● Task to complete
The result should be every line in the data below that carries the string "erat".

(Beginning of Given data)

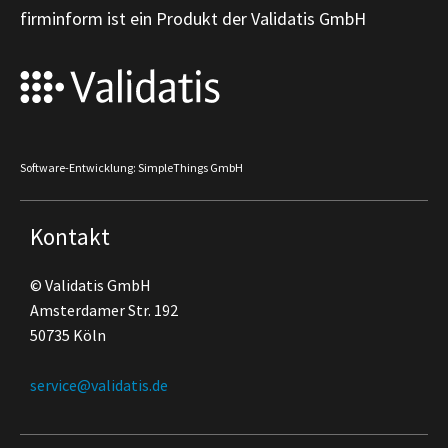
firminform ist ein Produkt der Validatis GmbH
Software-Entwicklung: SimpleThings GmbH
Kontakt
© Validatis GmbH
Amsterdamer Str. 192
50735 Köln
service@validatis.de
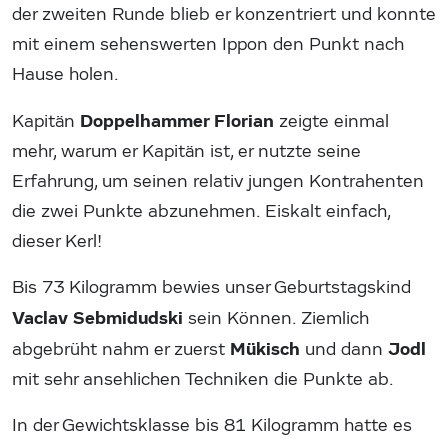
der zweiten Runde blieb er konzentriert und konnte
mit einem sehenswerten Ippon den Punkt nach
Hause holen.
Doppelhammer Florian
Kapitän
zeigte einmal
mehr, warum er Kapitän ist, er nutzte seine
Erfahrung, um seinen relativ jungen Kontrahenten
die zwei Punkte abzunehmen. Eiskalt einfach,
dieser Kerl!
Bis 73 Kilogramm bewies unser Geburtstagskind
Vaclav Sebmidudski
sein Können. Ziemlich
Mükisch
Jodl
abgebrüht nahm er zuerst
und dann
mit sehr ansehlichen Techniken die Punkte ab.
In der Gewichtsklasse bis 81 Kilogramm hatte es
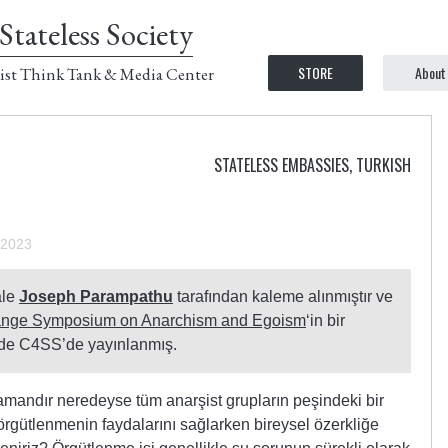
Stateless Society
STORE
About
ist Think Tank & Media Center
STATELESS EMBASSIES
,
TURKISH
 2023
ale
Joseph Parampathu
tarafından kaleme alınmıştır ve
nge Symposium on Anarchism and Egoism
‘in bir
nde C4SS’de yayınlanmış.
andır neredeyse tüm anarşist grupların peşindeki bir
örgütlenmenin faydalarını sağlarken bireysel özerkliğe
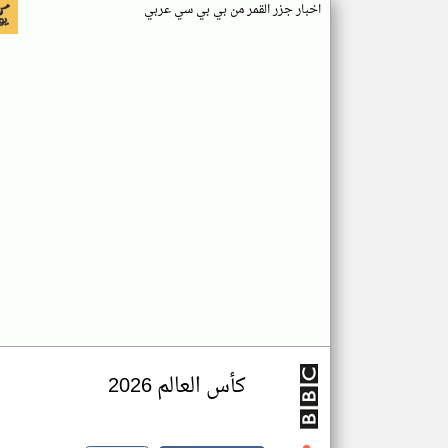
اخبار جزر القمر من بي بي سي عربي
كأس العالم 2026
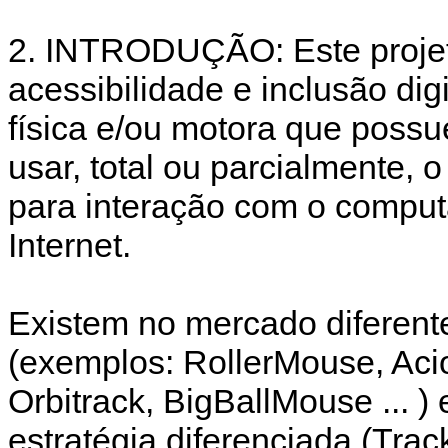
2. INTRODUÇÃO: Este projet
acessibilidade e inclusão dig
física e/ou motora que poss
usar, total ou parcialmente,
para interação com o compu
Internet.
Existem no mercado diferent
(exemplos: RollerMouse, Aci
Orbitrack, BigBallMouse ... 
estratégia diferenciada (Trac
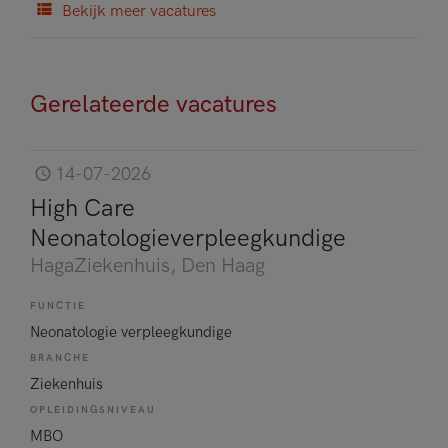
Bekijk meer vacatures
Gerelateerde vacatures
14-07-2026
High Care
Neonatologieverpleegkundige
HagaZiekenhuis
, Den Haag
FUNCTIE
Neonatologie verpleegkundige
BRANCHE
Ziekenhuis
OPLEIDINGSNIVEAU
MBO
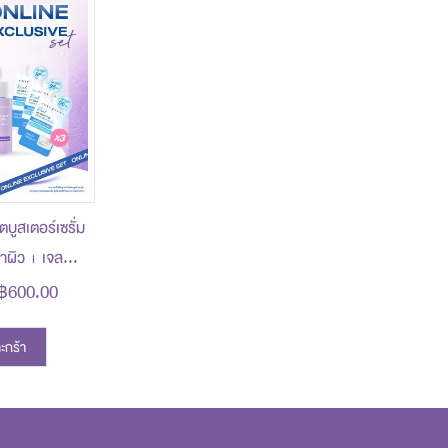
ตบูสเตอร์เซรั่ม
าผิว + เจลผิว
คาพิเศษ 600
฿600.00
ิ 1,157 บาท
ตะกร้า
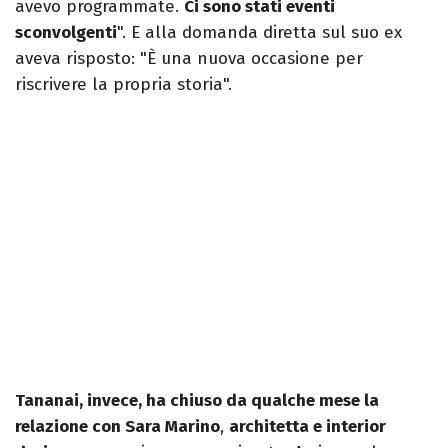
avevo programmate.
Ci sono stati eventi
sconvolgenti
". E alla domanda diretta sul suo ex
aveva risposto: "È una nuova occasione per
riscrivere la propria storia".
Tananai, invece, ha chiuso da qualche mese la
relazione con Sara Marino
,
architetta e interior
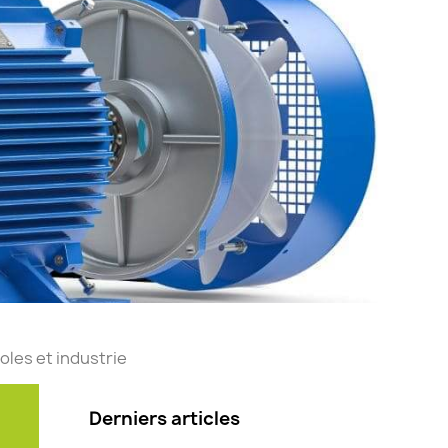
oles et industrie
Derniers articles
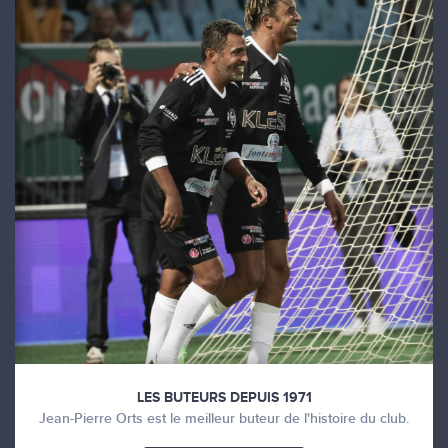
LES BUTEURS DEPUIS 1971
Jean-Pierre Orts est le meilleur buteur de l'histoire du club.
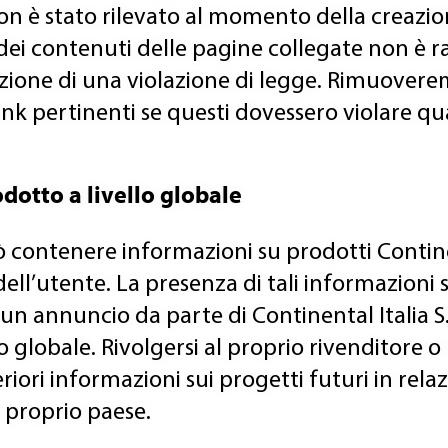
on è stato rilevato al momento della creazion
 dei contenuti delle pagine collegate non è 
zione di una violazione di legge. Rimuover
k pertinenti se questi dovessero violare qua
odotto a livello globale
 contenere informazioni su prodotti Conti
dell’utente. La presenza di tali informazioni 
n annuncio da parte di Continental Italia S.p
lo globale. Rivolgersi al proprio rivenditore
riori informazioni sui progetti futuri in rela
l proprio paese.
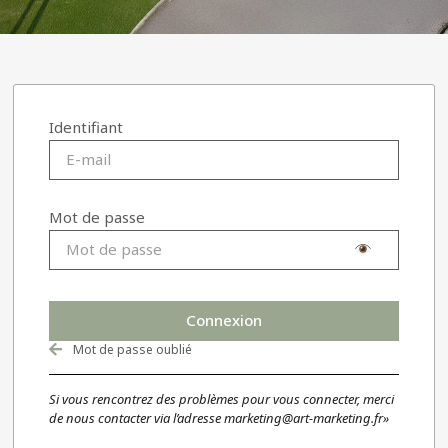
Identifiant
Mot de passe
Connexion
Mot de passe oublié
Si vous rencontrez des problèmes pour vous connecter, merci
de nous contacter via l’adresse
marketing@art-marketing.fr»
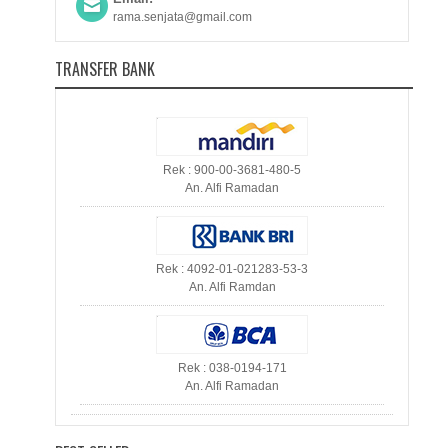
rama.senjata@gmail.com
TRANSFER BANK
Rek : 900-00-3681-480-5
An. Alfi Ramadan
Rek : 4092-01-021283-53-3
An. Alfi Ramdan
Rek : 038-0194-171
An. Alfi Ramadan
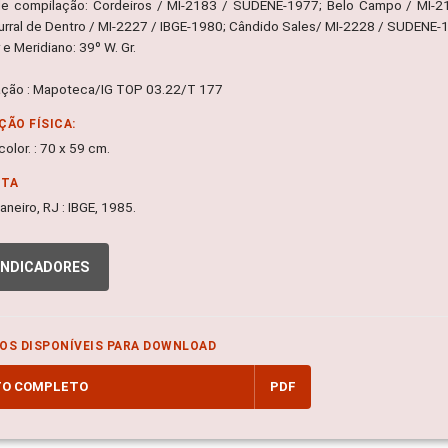
de compilação: Cordeiros / MI-2183 / SUDENE-1977; Belo Campo / MI-
urral de Dentro / MI-2227 / IBGE-1980; Cândido Sales/ MI-2228 / SUDENE-
e Meridiano: 39º W. Gr.
ação : Mapoteca/IG TOP 03.22/T 177
ÇÃO FÍSICA:
olor. : 70 x 59 cm.
NTA
aneiro, RJ : IBGE, 1985.
INDICADORES
OS DISPONÍVEIS PARA DOWNLOAD
TO COMPLETO
PDF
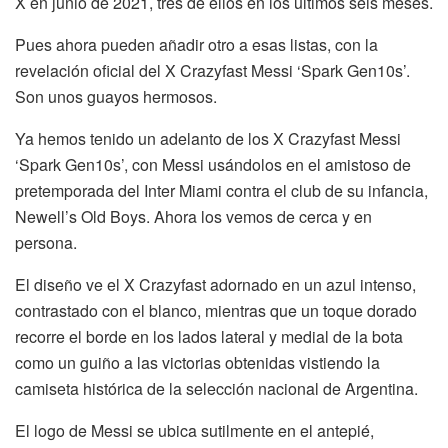
X en junio de 2021, tres de ellos en los últimos seis meses.
Pues ahora pueden añadir otro a esas listas, con la
revelación oficial del X Crazyfast Messi ‘Spark Gen10s’.
Son unos guayos hermosos.
Ya hemos tenido un adelanto de los X Crazyfast Messi
‘Spark Gen10s’, con Messi usándolos en el amistoso de
pretemporada del Inter Miami contra el club de su infancia,
Newell’s Old Boys. Ahora los vemos de cerca y en
persona.
El diseño ve el X Crazyfast adornado en un azul intenso,
contrastado con el blanco, mientras que un toque dorado
recorre el borde en los lados lateral y medial de la bota
como un guiño a las victorias obtenidas vistiendo la
camiseta histórica de la selección nacional de Argentina.
El logo de Messi se ubica sutilmente en el antepié,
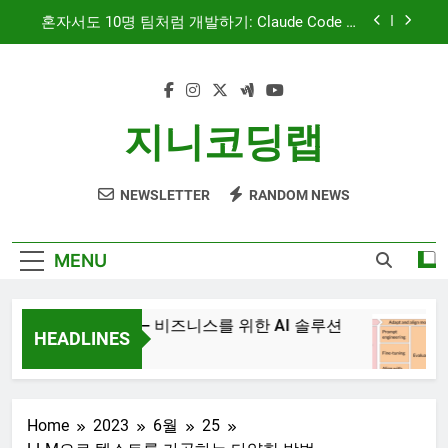
Skip
문서 중심 개발(DDD)과 TDD — AI 코딩 에이전트
to
시대의 새로운 흐름
content
AI와 함께하는 CMS 이야기
대시보드 디자인, 이제는 ‘많이’가 아니라 ‘정확히’
지니코딩랩
보여주는 시대
혼자서도 10명 팀처럼 개발하기: Claude Code 서
브에이전트 활용기
NEWSLETTER
RANDOM NEWS
문서 중심 개발(DDD)과 TDD — AI 코딩 에이전트
시대의 새로운 흐름
AI와 함께하는 CMS 이야기
MENU
JiniAI – 비즈니스를 위한 AI 솔루션
HEADLINES
3년 Ago
Home
2023
6월
25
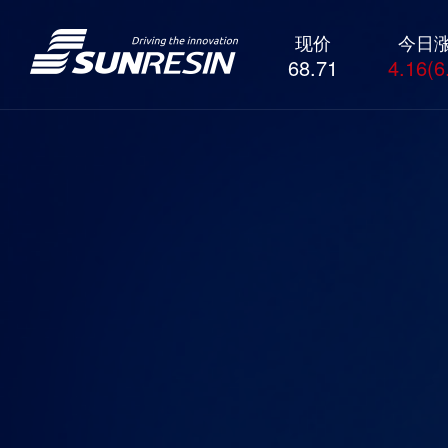
现价
今日
68.71
4.16(6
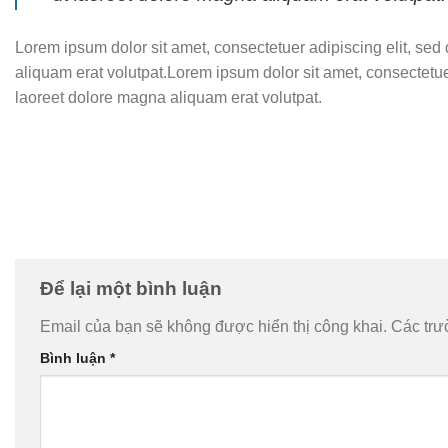
Lorem ipsum dolor sit amet, consectetuer adipiscing elit, s
aliquam erat volutpat.Lorem ipsum dolor sit amet, consectetu
laoreet dolore magna aliquam erat volutpat.
Để lại một bình luận
Email của bạn sẽ không được hiển thị công khai.
Các trư
Bình luận
*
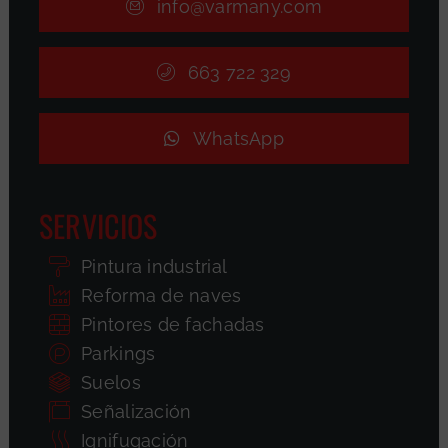
info@varmany.com
663 722 329
WhatsApp
SERVICIOS
Pintura industrial
Reforma de naves
Pintores de fachadas
Parkings
Suelos
Señalización
Ignifugación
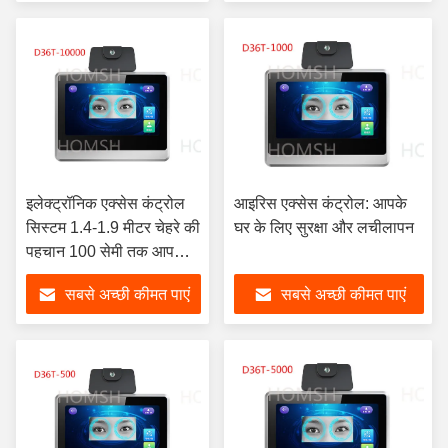
इलेक्ट्रॉनिक एक्सेस कंट्रोल
आइरिस एक्सेस कंट्रोल: आपके
सिस्टम 1.4-1.9 मीटर चेहरे की
घर के लिए सुरक्षा और लचीलापन
पहचान 100 सेमी तक आपके
घर और कार्यालय के लिए उन्नत
सबसे अच्छी कीमत पाएं
सबसे अच्छी कीमत पाएं
सुरक्षा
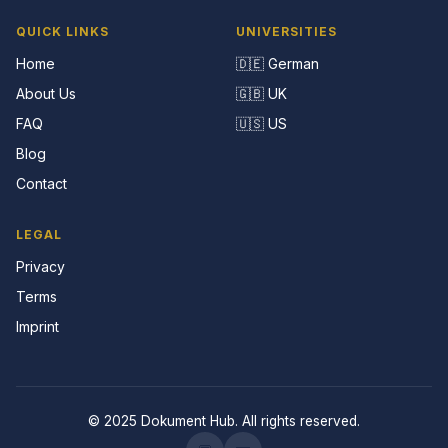
QUICK LINKS
UNIVERSITIES
Home
🇩🇪 German
About Us
🇬🇧 UK
FAQ
🇺🇸 US
Blog
Contact
LEGAL
Privacy
Terms
Imprint
© 2025 Dokument Hub. All rights reserved.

(End of Given data)

● Response to this exercise
aliquam erat volutpat.Lorem ipsum dolor sit amet, consectetu
laoreet dolore magna aliquam erat volutpat.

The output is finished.